YOUR GOAL: Find the string "Revenue" in the data, and copy out each line that has it.

EXTRACTED ENTRIES:
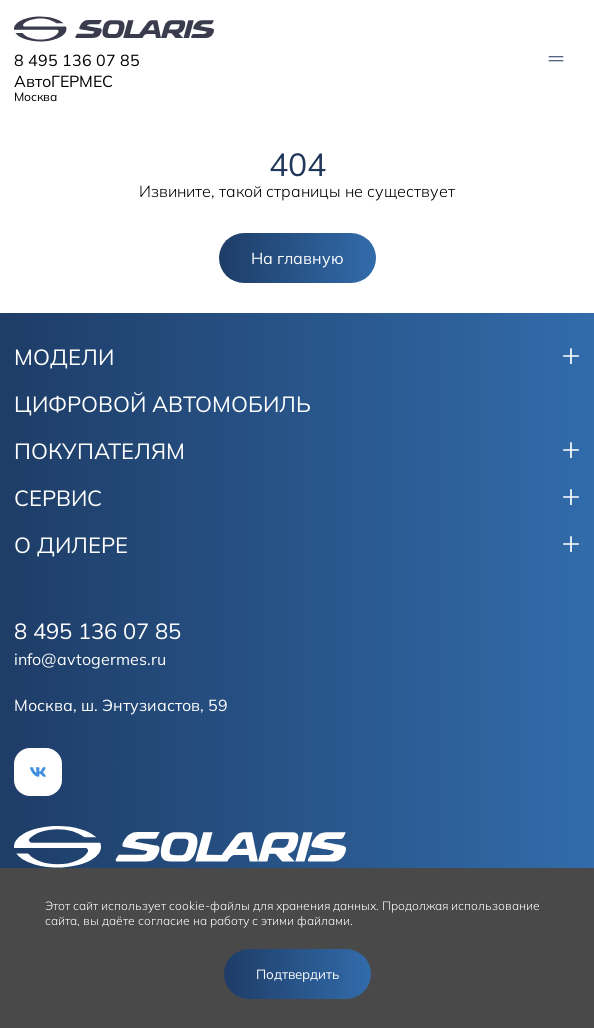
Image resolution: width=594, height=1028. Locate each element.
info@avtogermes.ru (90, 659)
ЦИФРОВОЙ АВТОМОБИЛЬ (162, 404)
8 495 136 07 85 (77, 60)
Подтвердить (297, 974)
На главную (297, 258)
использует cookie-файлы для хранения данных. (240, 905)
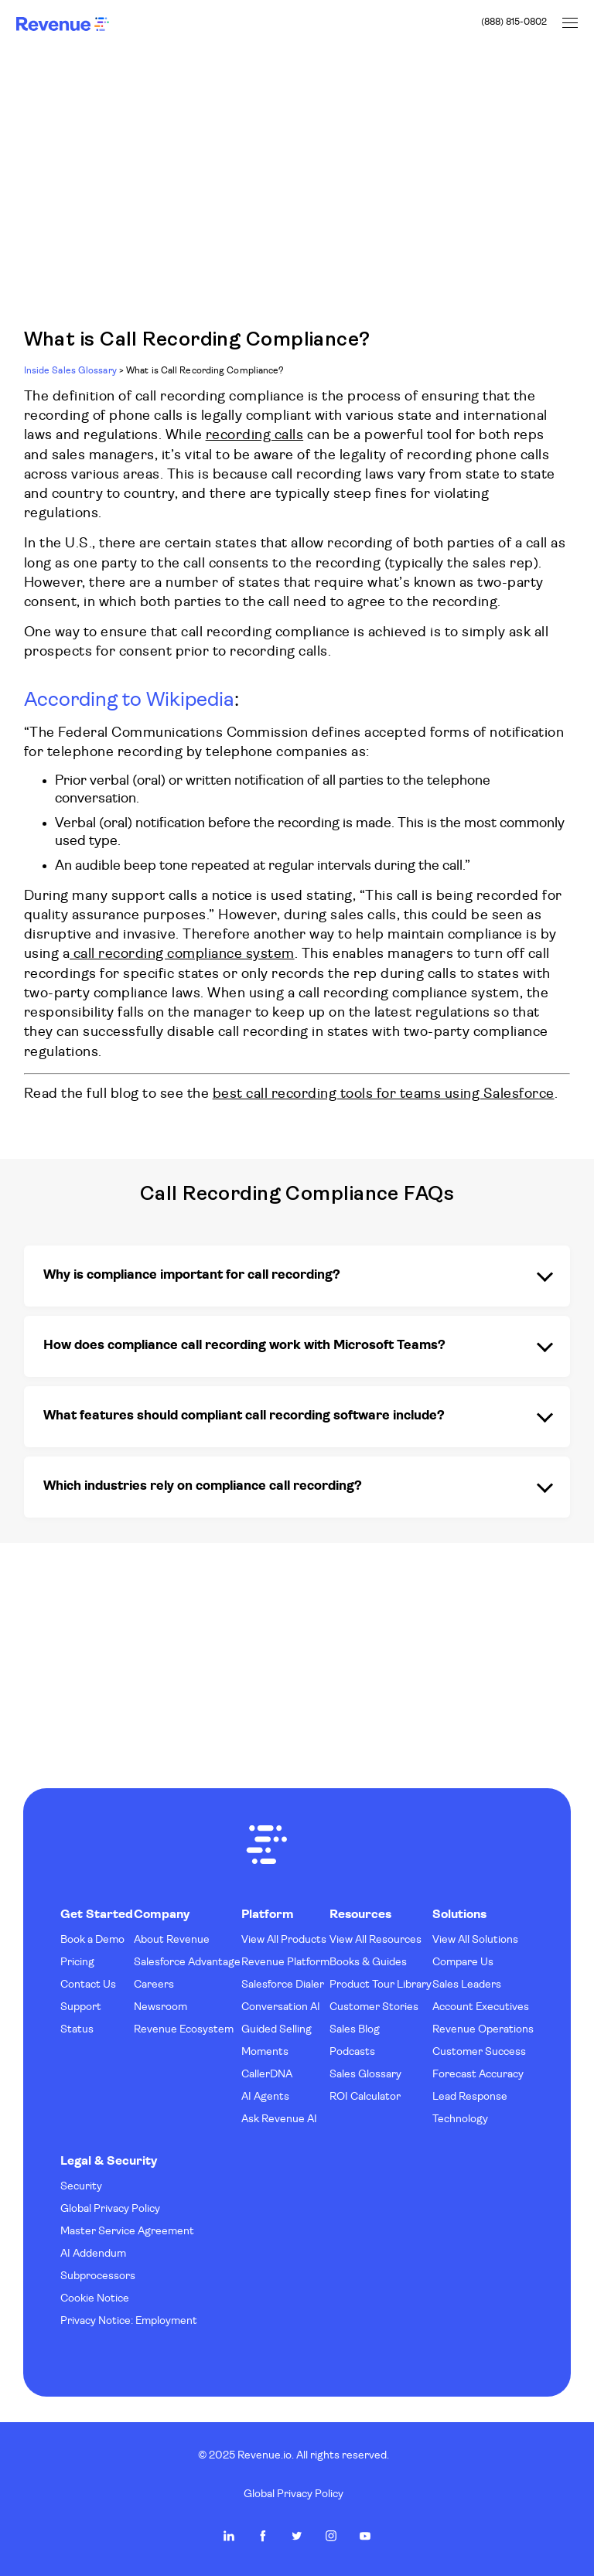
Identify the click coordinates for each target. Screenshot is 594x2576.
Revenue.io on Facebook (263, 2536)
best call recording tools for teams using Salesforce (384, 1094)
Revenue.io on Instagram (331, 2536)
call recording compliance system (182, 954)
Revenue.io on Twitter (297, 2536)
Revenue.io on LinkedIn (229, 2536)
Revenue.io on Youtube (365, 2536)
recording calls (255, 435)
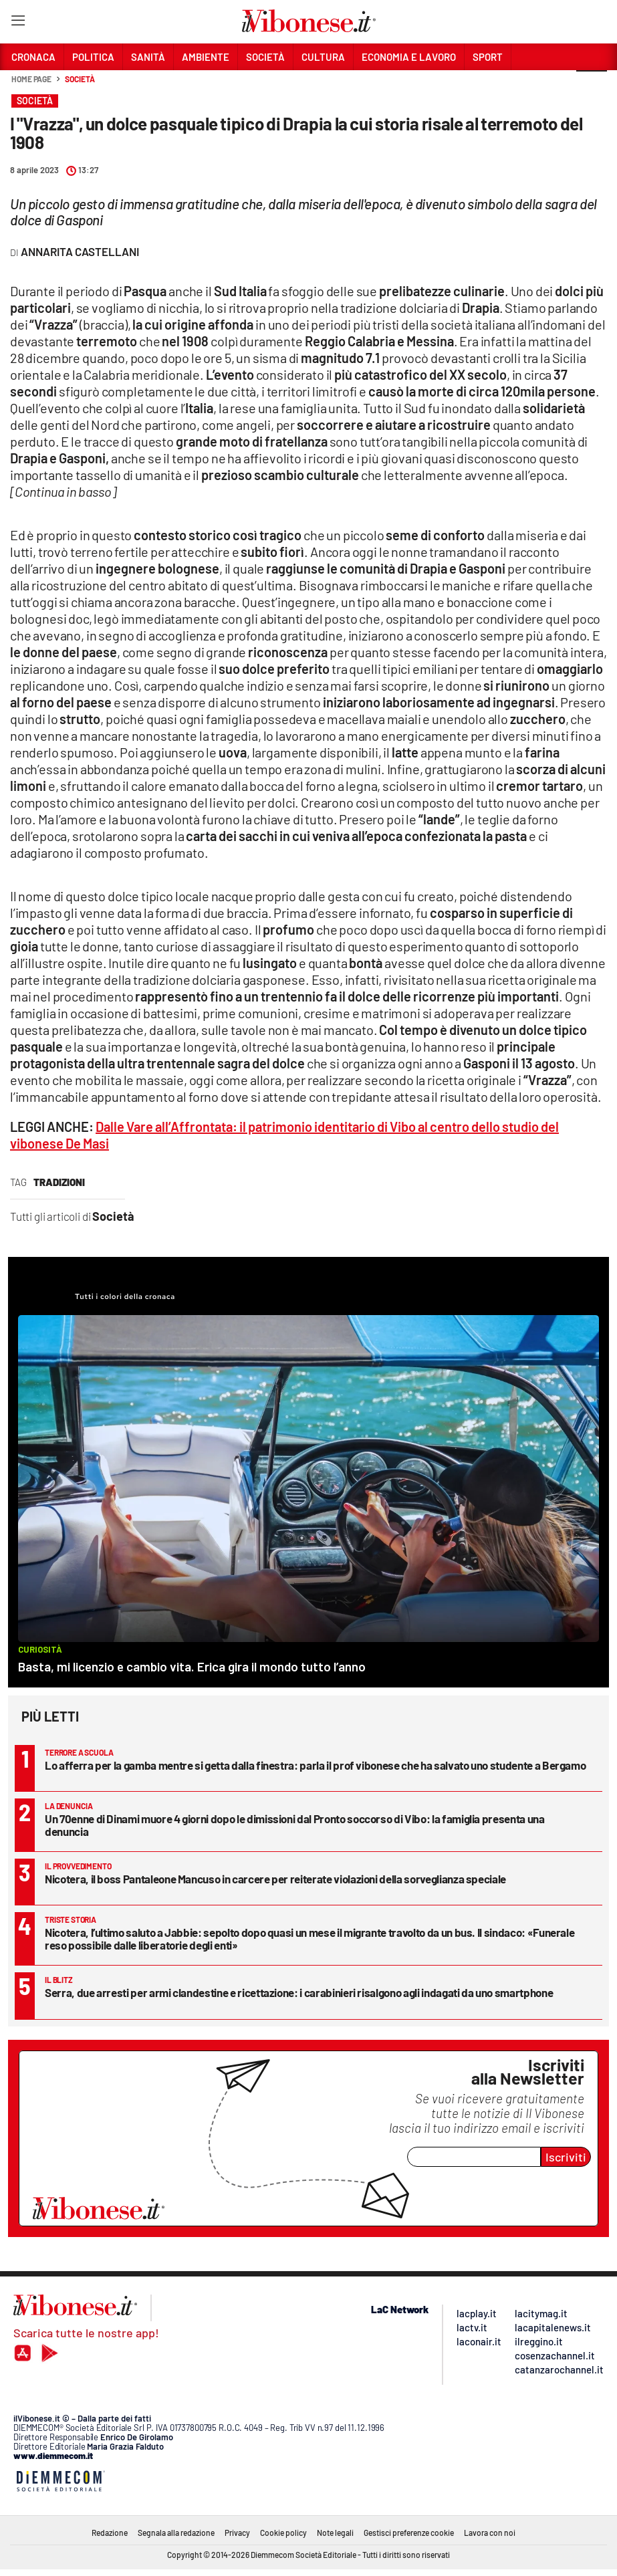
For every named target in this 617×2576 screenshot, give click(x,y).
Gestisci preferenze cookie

==

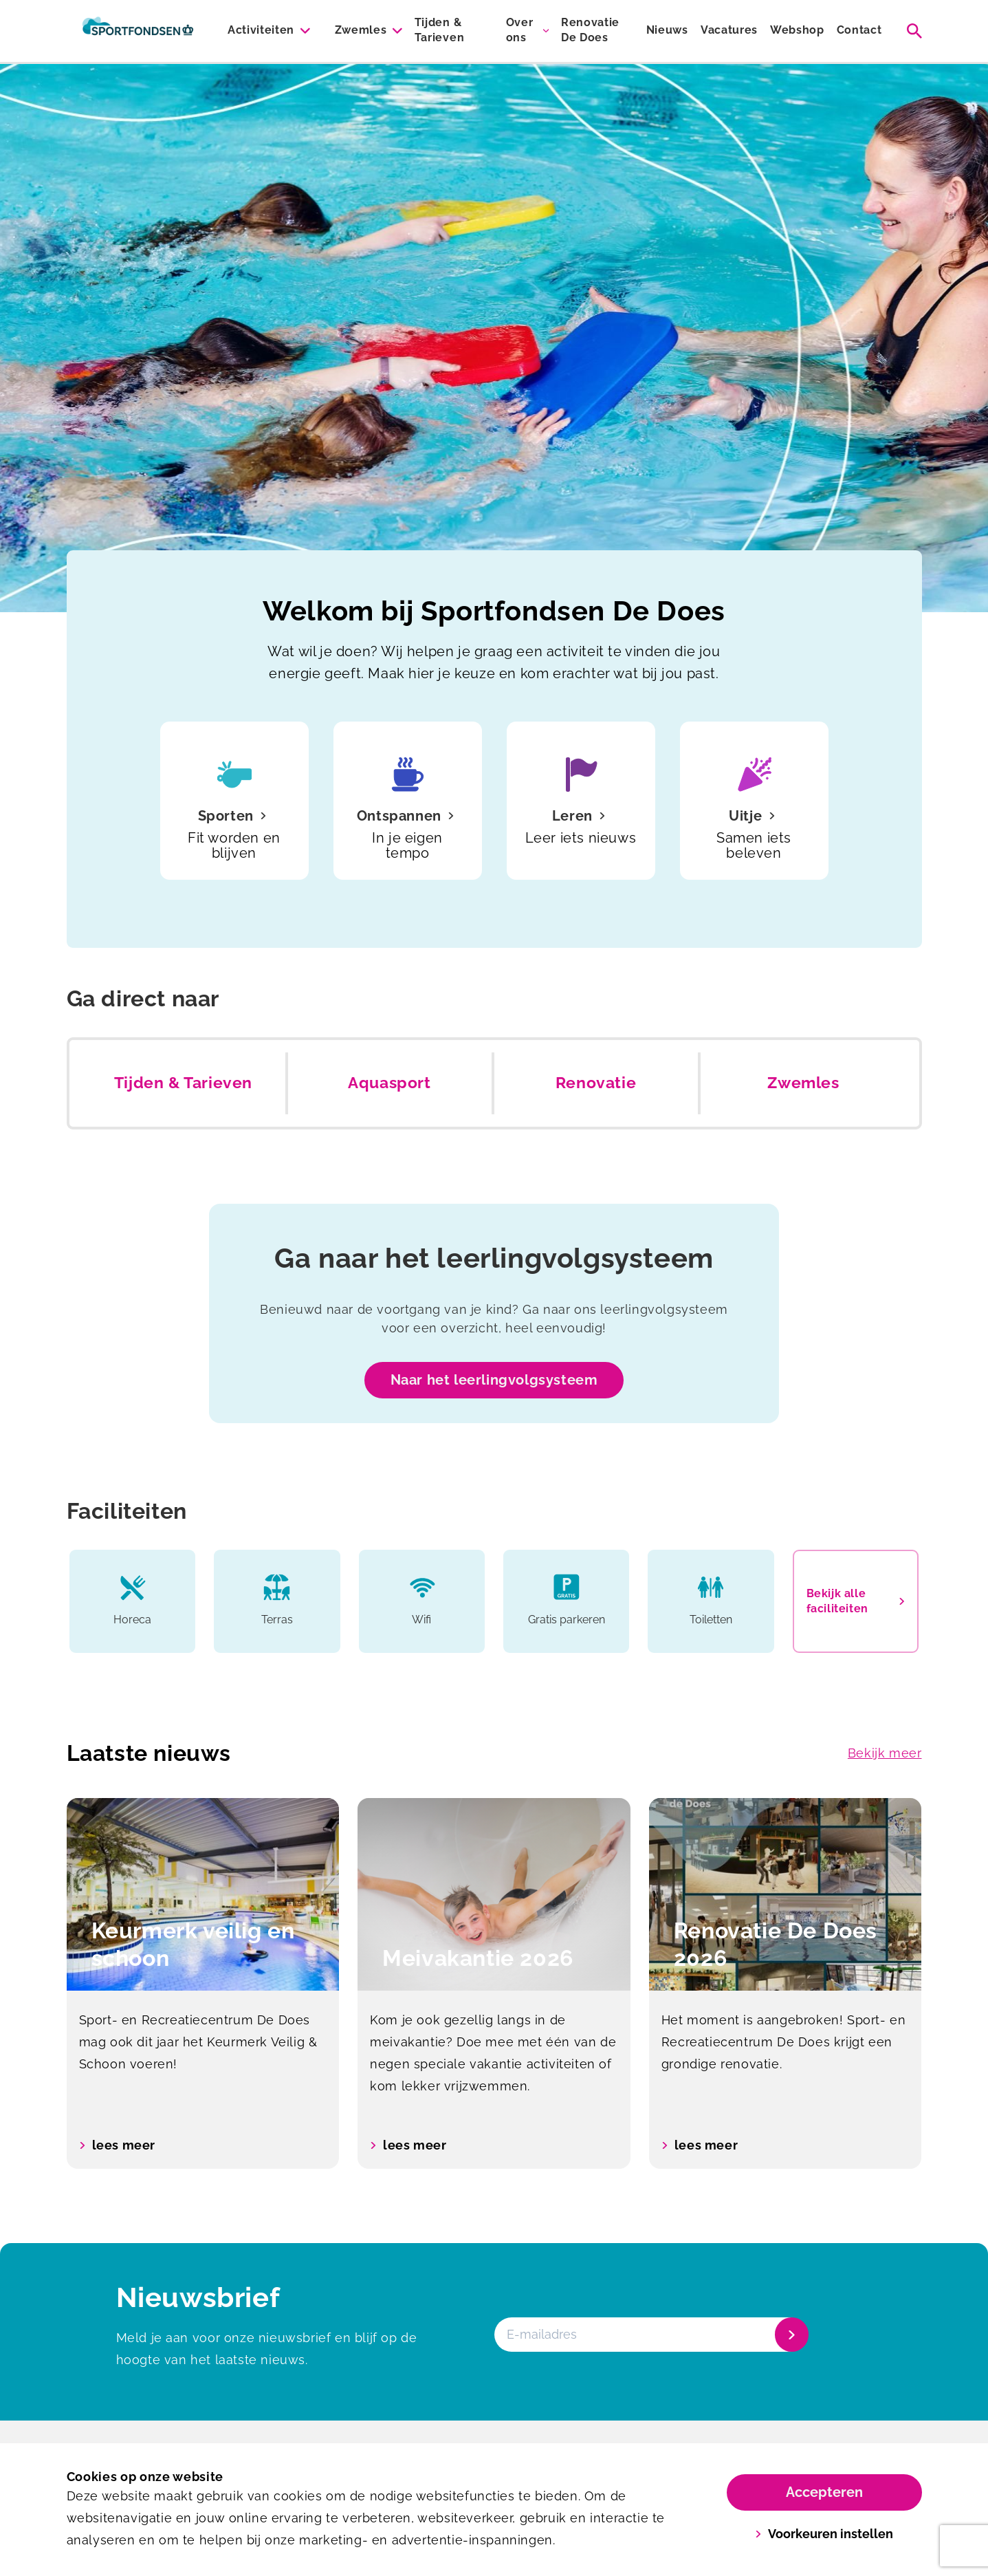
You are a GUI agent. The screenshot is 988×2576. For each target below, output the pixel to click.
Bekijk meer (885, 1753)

SOLUTION:
Revenue.io on Facebook (263, 2536)
Revenue.io on Instagram (331, 2536)
Revenue.io on Twitter (297, 2536)
Revenue.io on LinkedIn (229, 2536)
Revenue.io on Youtube (365, 2536)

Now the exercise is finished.